South African Bunny Chow
There was a fun article on the BBC site about bunny chow recently and I knew I had to make it. Its a South African dish from Durban's Indian community, it features a loaf of bread often white the middle is scooped out and it is filled with lamb curry with the end of the bread serving as a lid.
It is said that the use of bread to transport the bread was a fast and easy lunch for folks working on the plantations or a way to serve folks during apartheid through back windows either way a great dish was born and the community put their stamp on the culinary world.
It remains a popular street food in Durban and throughout South Africa also in the UK, it is also served in South African restaurants in New York City. So next time you make a curry why not serve the leftovers in a small loaf of bread for a fun lunch as we did.

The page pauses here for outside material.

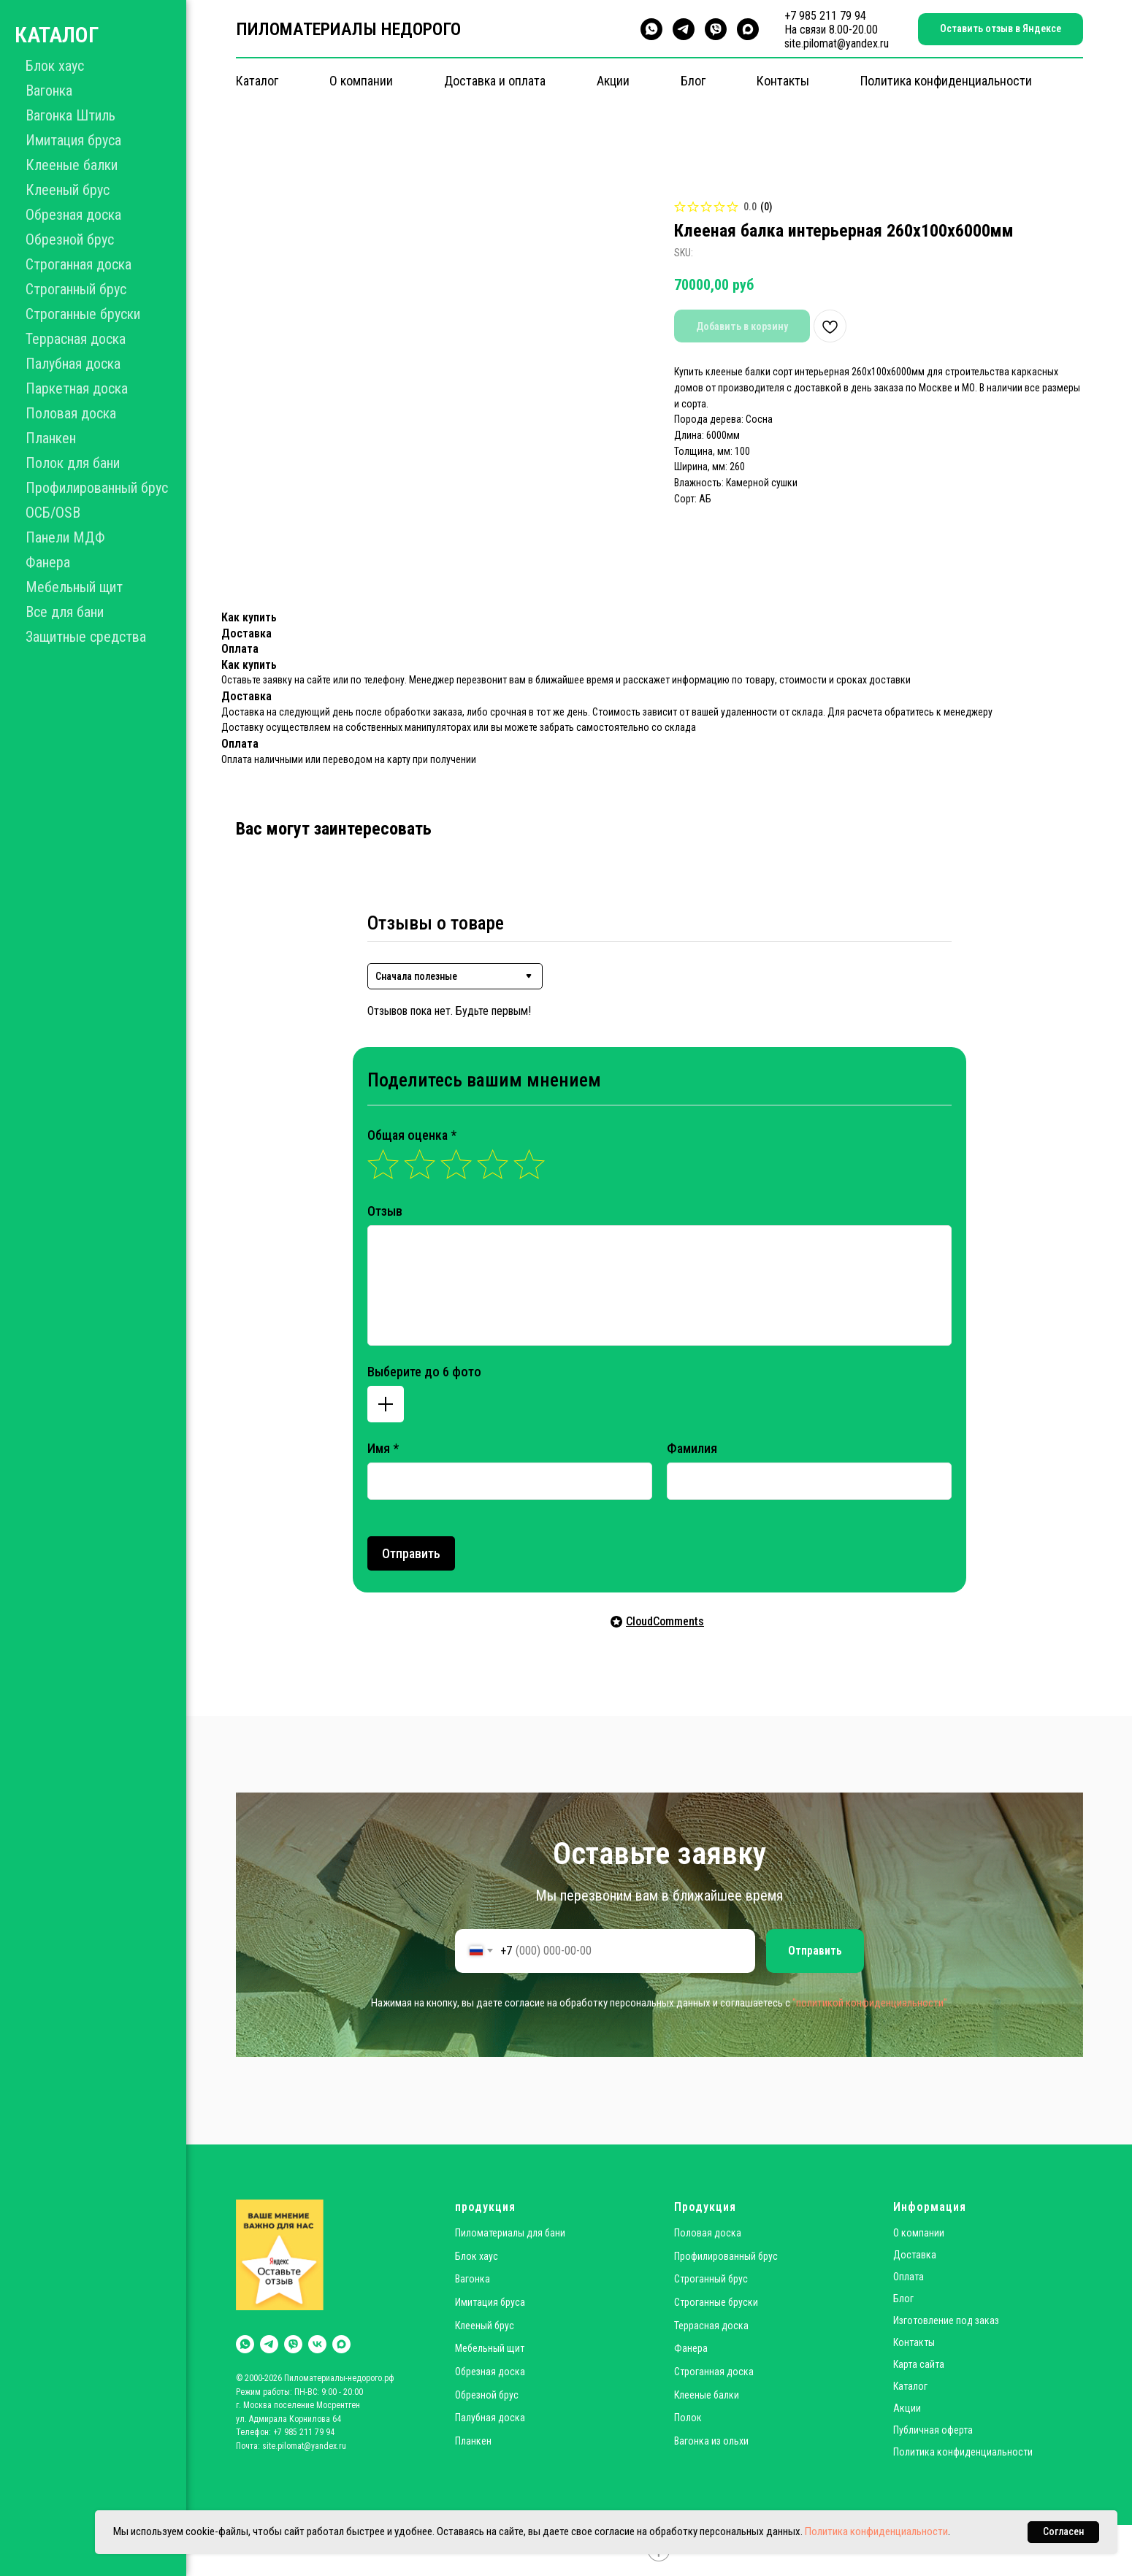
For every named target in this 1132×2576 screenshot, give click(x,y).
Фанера (48, 562)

South Indian style Lamb curry but really I feel any curry including vegetarian would work well :-) get creative with your Bunny Chow
Ingredients
- 3 lamb shanks or chops - chopped
- one red onion chopped
- 3 green chilis
- ginger/garlic paste one teaspoon
- masala powder about 1 tablespoons or to taste
- whole masala with cloves, cumin seeds, pepper corn etc (unground)
- salt to taste
- chili powder to taste
- coriander powder one teaspoon
- 2 small tomatoes
- 1/4 cup frozen grated coconut
- one small bunch of spinach
- 1/4 cup water
- a couple of chopped potatoes 1/2 boiled
Step one:
The paste
heat a little oil and fry 2 green chili’s 1/2 of the onion, curry leaves, ginger/garlic paste and whole garam masala- add coriander seeds, cumin seeds, cardamon, bay leaves, till golden brown
near the end add grated coconut
grind and set aside for later
Step 2:
The Curry
- fry the rest of the onion with ginger/garlic paste, salt, chili powder coriander powder and masala powder add the lamb and fry till a little cooked with tomatoes
- pressure cook if desired for one whistle will make it tender
- then slowly add the spinach little by little letting it reduce down, then add the potato
- add the paste from step one and allow it to simmer for 30 minutes, add water to thin a little if needed
- add to a loaf of bread and dig in the bread will be delicious to eat as the juices of the curry soak in
I had a fun rainy walk this morning and caught a nice clip of a Heron - if your on vine let me know will be sure to follow, I really enjoy this app and community have meet some lovely folks. I was touched after posting a tomato soup when a lady tagged me that she made one then a guy in Finland shared his favorite whole grain cereal and another guy in Copenhagen made his first risotto after seeing mine. A sweet lady in Copenhagen will guest post here soon and share a traditional Danish cookie :-) I am always on the look out for wonderful folks to share with you.